BitTorrent announced early Monday that the project will formally launch buybacks and burn its BTT token, starting from the third quarter of this year. According to the announcement, BitTorrent will be directing virtually every revenue from its decentralized services into buying its own tokens once every quarter.
BitTorrent clarified that the funds for the program will come entirely from operating revenue, and it does not plan any fresh fundraising or dipping into its treasury holdings to support the buy-backs.
TRON bought BitTorrent in July 2018 and reports more than 100 million active users across over a billion devices.
BitTorrent Inc. laid out the plan for its buyback and burn program in a Medium post.
The project expects the growth of BTTInferGrid to steadily ramp up its purchasing power over time.
According to the Medium post, the first round of BTT buybacks will start in Q3 2026, but the first burn is not expected until at least mid-October. It is at that point that BitTorrent said it will disclose the amount destroyed, the share of total supply it represents, and the on-chain transaction hash.
Every round of buybacks and burns is expected to follow the same pattern every quarter, with the amount of tokens burned to be revealed in the middle of the first month of the next quarter.
BitTorrent tokenholders are the most interested in today’s announcement, as they hope that the project might finally be turning a corner after prices touched a local low on June 30. The BTT token was trading near $0.00000027 as of this report, down more than 90% from the all-time high price of $0.0000034 it reached way back in January 2022.
The decision to make the token buyback and burn program a recurring event instead of a one-time gesture is a design that the market has historically rewarded. It also tethers a project’s future to a metric such as demand: the more money BitTorrent’s services bring in, the more BTT tokens that will be permanently removed from the open market.

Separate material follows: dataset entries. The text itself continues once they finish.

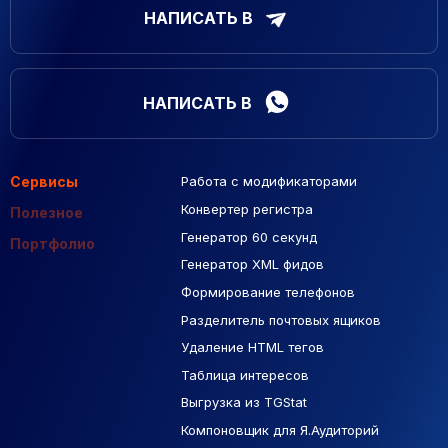
НАПИСАТЬ В
НАПИСАТЬ В
Сервисы
Работа с модификаторами
Подборка сайтов
Созданные сайты
Контекстная реклама
Конвертер регистра
Макеты Figma
Полезное
Генератор 60 секунд
База Яндекс Карты
Портфолио
Генератор XML фидов
РСЯ площадки
Формирование телефонов
Разделитель почтовых ящиков
Удаление HTML тегов
Таблица интересов
Выгрузка из TGStat
Компоновщик для Я.Аудиторий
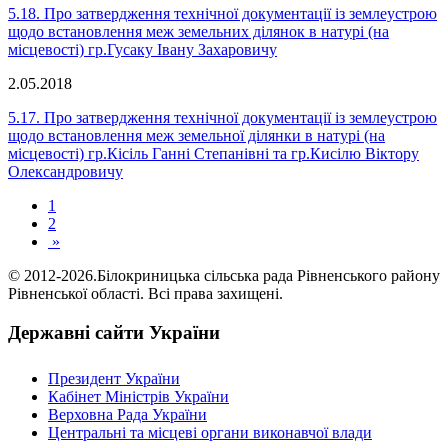
5.18. Про затвердження технічної документації із землеустрою
щодо встановлення меж земельних ділянок в натурі (на
місцевості) гр.Гусаку Івану Захаровичу
2.05.2018
5.17. Про затвердження технічної документації із землеустрою
щодо встановлення меж земельної ділянки в натурі (на
місцевості) гр.Кісіль Ганні Степанівні та гр.Кисілю Віктору
Олександровичу
1
2
»
© 2012-2026.Білокриницька сільська рада Рівненського району
Рівненської області. Всі права захищені.
Державні сайти України
Президент України
Кабінет Міністрів України
Верховна Рада України
Центральні та місцеві органи виконавчої влади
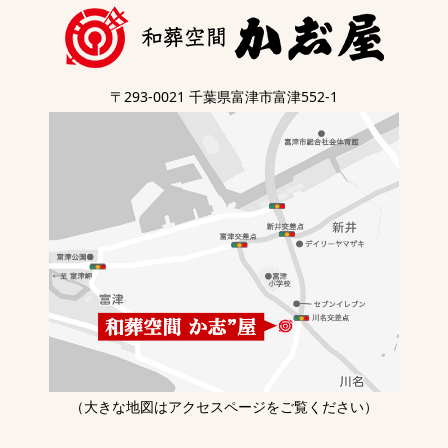
〒293-0021 千葉県富津市富津552-1
（大きな地図はアクセスページをご覧ください）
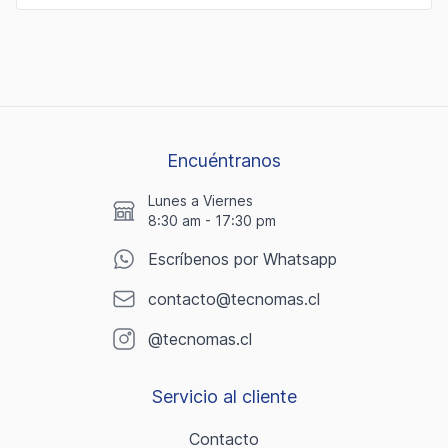
Encuéntranos
Lunes a Viernes
8:30 am - 17:30 pm
Escríbenos por Whatsapp
contacto@tecnomas.cl
@tecnomas.cl
Servicio al cliente
Contacto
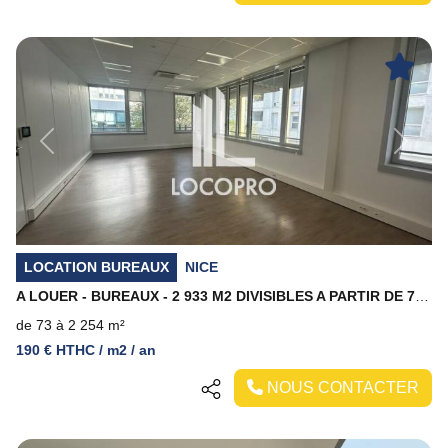
Previous
Next
LOCATION BUREAUX
NICE
A LOUER - BUREAUX - 2 933 M2 DIVISIBLES A PARTIR DE 73 M2 - NICE MERIDIA
de 73 à 2 254 m²
190 € HTHC / m2 / an
NOUS CONTACTER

BTT holders who have watched the token slip more than 90% below its 2022 peak will hope the long-anticipated announcement finally sparks a change in the project’s fortunes.

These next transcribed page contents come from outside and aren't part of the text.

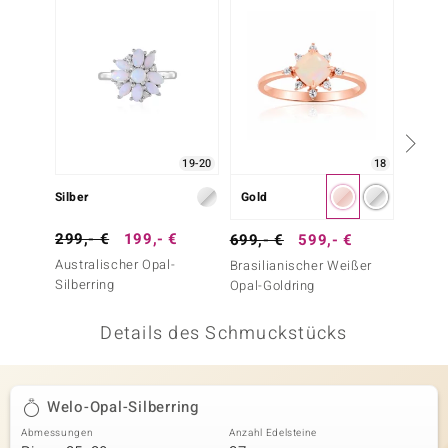
 JUWELO
remonti
uca
no Collection
19-20
18
ENTS BY DE MELO
Silber
Gold
Silber
va
299,- €
199,- €
79,- 
699,- €
599,- €
Australischer Opal-
Welo-O
Brasilianischer Weißer
otenier
Silberring
Opal-Goldring
 1894 Collection
Details des Schmuckstücks
ana
Welo-Opal-Silberring
Abmessungen
Anzahl Edelsteine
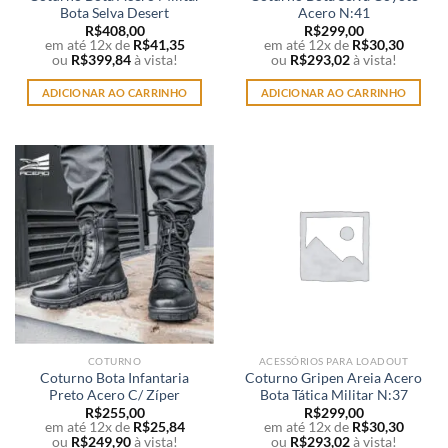
produto
produto
Bota Selva Desert
Acero N:41
R$
408,00
R$
299,00
em até 12x de
R$
41,35
em até 12x de
R$
30,30
ou
R$
399,84
à vista!
ou
R$
293,02
à vista!
ADICIONAR AO CARRINHO
ADICIONAR AO CARRINHO
COTURNO
ACESSÓRIOS PARA LOADOUT
Coturno Bota Infantaria
Coturno Gripen Areia Acero
Preto Acero C/ Zíper
Bota Tática Militar N:37
R$
255,00
R$
299,00
em até 12x de
R$
25,84
em até 12x de
R$
30,30
ou
R$
249,90
à vista!
ou
R$
293,02
à vista!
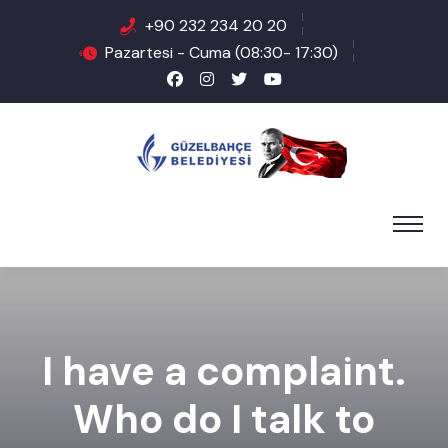
+90 232 234 20 20
Pazartesi - Cuma (08:30- 17:30)
I have a complaint.
Who do I talk to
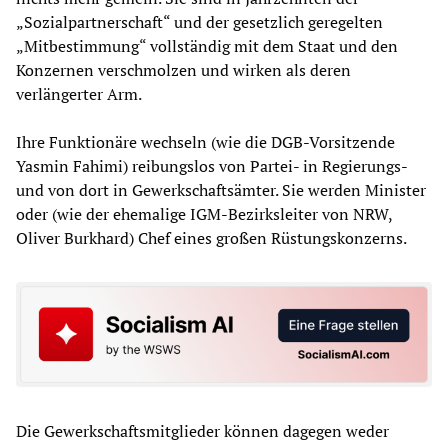
„Sozialpartnerschaft“ und der gesetzlich geregelten
„Mitbestimmung“ vollständig mit dem Staat und den
Konzernen verschmolzen und wirken als deren
verlängerter Arm.
Ihre Funktionäre wechseln (wie die DGB-Vorsitzende
Yasmin Fahimi) reibungslos von Partei- in Regierungs-
und von dort in Gewerkschaftsämter. Sie werden Minister
oder (wie der ehemalige IGM-Bezirksleiter von NRW,
Oliver Burkhard) Chef eines großen Rüstungskonzerns.
Die Gewerkschaftsmitglieder können dagegen weder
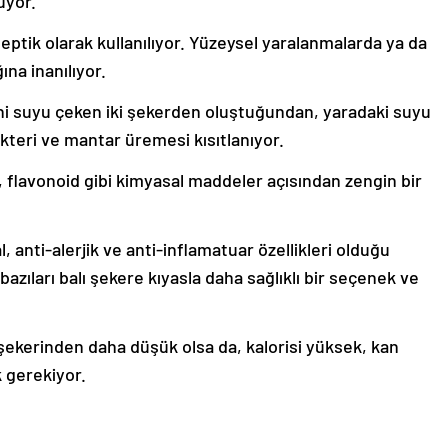
uyor.
iseptik olarak kullanılıyor. Yüzeysel yaralanmalarda ya da
ına inanılıyor.
ani suyu çeken iki şekerden oluştuğundan, yaradaki suyu
kteri ve mantar üremesi kısıtlanıyor.
ri, flavonoid gibi kimyasal maddeler açısından zengin bir
l, anti-alerjik ve anti-inflamatuar özellikleri olduğu
 bazıları balı şekere kıyasla daha sağlıklı bir seçenek ve
şekerinden daha düşük olsa da, kalorisi yüksek, kan
 gerekiyor.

Whether that catalyst does anything is the harder question, and recent history on crypto buybacks cuts both ways.
The clearest success story is Hyperliquid, which routes 97% to 99% of its trading fees into open-market HYPE purchases through its Assistance Fund. The perpetual exchange has now spent more than $1.1 billion buying back its token since the program began, pulling roughly 4.4% of total supply out of circulation.
Aster has taken a similarly aggressive line, pairing a 99% fee buyback with a matching burn from reserves as it works its supply down from 8 billion toward 3 billion.
But mechanical buybacks are not a price guarantee. Pump.fun directed 100% of its revenue into PUMP repurchases for nine months and burned roughly $370 million worth of the token, about 36% of its circulating supply, according to figures cited by Cryptopolitan.
The token still traded around 81% below its all-time high and spent most of 2026 near record lows before the team cut the buyback allocation to 50% of revenue.
Even Aster’s own burns have coincided with price slides on more than one occasion, a reminder that supply reduction and price action do not move in lockstep.
BitTorrent’s version sits somewhere in the middle: fully revenue-funded and on-chain verifiable like Hyperliquid’s, but starting from a token whose price has struggled for years and a revenue base that leans heavily on a product, BTTInferGrid, that has only just launched.
The first real data point arrives in mid-October, when BitTorrent publishes how much BTT its Q3 revenue actually retired. Until then, the size of the burn and whether it moves the needle for a token this deep below its highs remains an open question.